Mutual Funds: As we inch closer to the end of the financial year, many investors might be considering investing in equity-linked savings schemes i.e. ELSS mutual funds. The reason why they invest in ELSS mutual funds shouldn’t come as a surprise for two reasons. One, they offer inflation-beating returns and two, among all the tax-saving investment options available, they have the shortest lock-in period – three years. For instance – the Public Provident Fund (PPF) and Sukanya Samriddhi Yojana (SSY) have a lock-in period of 15 long years. Even tax-saving fixed deposits come with a lock-in of 5 years.
But is the lock-in period truly three years for ELSS, or is catch that investors should be aware of? How lock-in is calculated depends on the mode of investment. It is calculated differently for SIP investors and lump sum investors.

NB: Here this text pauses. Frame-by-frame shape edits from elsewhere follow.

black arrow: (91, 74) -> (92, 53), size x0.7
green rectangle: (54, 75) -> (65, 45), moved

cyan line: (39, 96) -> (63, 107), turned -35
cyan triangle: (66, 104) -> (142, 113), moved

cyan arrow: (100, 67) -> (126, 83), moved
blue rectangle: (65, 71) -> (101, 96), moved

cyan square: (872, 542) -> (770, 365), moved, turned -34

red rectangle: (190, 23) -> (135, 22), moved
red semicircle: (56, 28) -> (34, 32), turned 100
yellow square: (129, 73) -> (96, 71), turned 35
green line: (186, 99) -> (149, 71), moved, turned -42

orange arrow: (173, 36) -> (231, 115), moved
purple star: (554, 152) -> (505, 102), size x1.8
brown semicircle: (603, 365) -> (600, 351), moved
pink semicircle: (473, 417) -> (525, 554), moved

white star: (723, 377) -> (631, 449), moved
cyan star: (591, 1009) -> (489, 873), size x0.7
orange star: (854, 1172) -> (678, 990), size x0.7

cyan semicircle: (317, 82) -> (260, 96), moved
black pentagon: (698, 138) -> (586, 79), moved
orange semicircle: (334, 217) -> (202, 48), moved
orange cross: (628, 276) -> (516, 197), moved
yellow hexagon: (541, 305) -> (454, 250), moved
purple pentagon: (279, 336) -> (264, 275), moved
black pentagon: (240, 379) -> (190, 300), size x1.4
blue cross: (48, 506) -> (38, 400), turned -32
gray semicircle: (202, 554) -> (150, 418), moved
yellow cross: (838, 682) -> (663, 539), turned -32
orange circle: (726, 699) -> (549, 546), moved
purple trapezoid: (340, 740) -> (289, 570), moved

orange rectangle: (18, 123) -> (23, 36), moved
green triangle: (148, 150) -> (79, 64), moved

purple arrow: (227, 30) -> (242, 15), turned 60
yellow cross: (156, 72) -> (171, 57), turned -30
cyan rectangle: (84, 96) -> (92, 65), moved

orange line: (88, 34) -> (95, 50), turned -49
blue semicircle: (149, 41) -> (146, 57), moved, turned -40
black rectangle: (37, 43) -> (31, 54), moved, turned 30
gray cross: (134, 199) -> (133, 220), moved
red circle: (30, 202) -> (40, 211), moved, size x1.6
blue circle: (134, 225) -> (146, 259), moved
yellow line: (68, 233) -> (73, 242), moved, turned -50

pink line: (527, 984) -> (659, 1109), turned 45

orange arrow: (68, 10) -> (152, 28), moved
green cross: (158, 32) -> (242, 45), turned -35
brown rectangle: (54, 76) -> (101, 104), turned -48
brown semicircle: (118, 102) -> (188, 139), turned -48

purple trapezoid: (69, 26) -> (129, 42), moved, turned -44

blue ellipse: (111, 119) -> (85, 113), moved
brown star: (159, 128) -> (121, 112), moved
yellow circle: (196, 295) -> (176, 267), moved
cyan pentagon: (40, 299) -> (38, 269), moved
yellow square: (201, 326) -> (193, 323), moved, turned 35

If you invest via lump sum
The lock-in calculation is simple and straightforward if you invest a lump sum amount in an ELSS mutual fund. You have to calculate the three-year period from the date of investment. For instance, if you invest ₹1.5 lakh in an ELSS mutual fund on 31 March 2022, you can redeem the entire corpus (investment amount and gains) anytime after 31 March 2025. But if you invest via SIP, the math is different.
If you invest via SIP
If SIP is your investment mode, the calculation is not that straightforward. In this scenario, the lock-in is calculated using the First-In-First-Out (FIFO) method. According to this method, each SIP instalment must complete the three-year lock-in period individually.
Illustration
Let’s say you made your first SIP investment on 5 January 2022, second on 5 February 2022, third on 5 March 2022 and last one on 5 January 2025. In this case you will be able to withdraw only the first SIP instalment and gains earned on it after 5 January 2025. Similarly, your second SIP will mature after 5 February 2025, the third after 5 March 2025 and so on. Hence, if you wish to redeem the entire corpus, you need to calculate the three-year period from the last date of your SIP. In our example, it would be 5 January 2028. The unforeseen advantage is that the longer you stay invested, the more your wealth grows through compounding.
How do ELSS fund invest?
As per regulations, ELSS mutual funds are required to invest at least 80 percent of their total assets in equity and equity related instruments. Unlike other mutual fund categories, they have the freedom to decide the allocation between large caps, mid caps and small caps. These mutual funds are subject to market risks similar to that experienced while investing directly in equities.
Disclaimer: This story is for educational purposes only. The views and recommendations above are those of individual analysts or broking companies, not Mint. We advise investors to check with certified experts before making any investment decisions.